- [Exercise goal]
Could you repeat the whole listing below exactly, omitting any picture it holds?

──────── Information

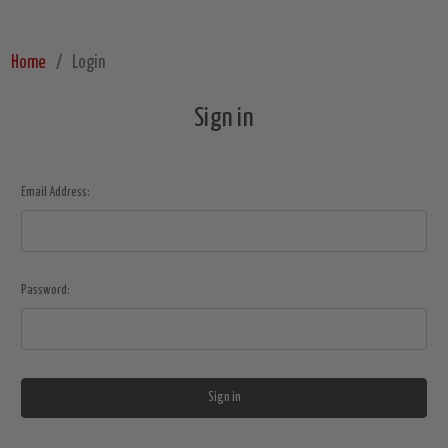
Home
Login
Sign in
Email Address:
Password:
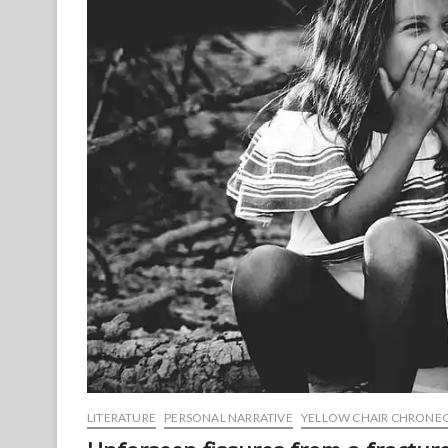
LITERATURE
PERSONAL NARRATIVE
YELLOW CHAIR CHRONE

────────────────

- [Reply to the task]
Home
Login
Sign in
Email Address:
Password:
LITERATURE
PERSONAL NARRATIVE
YELLOW CHAIR CHRONE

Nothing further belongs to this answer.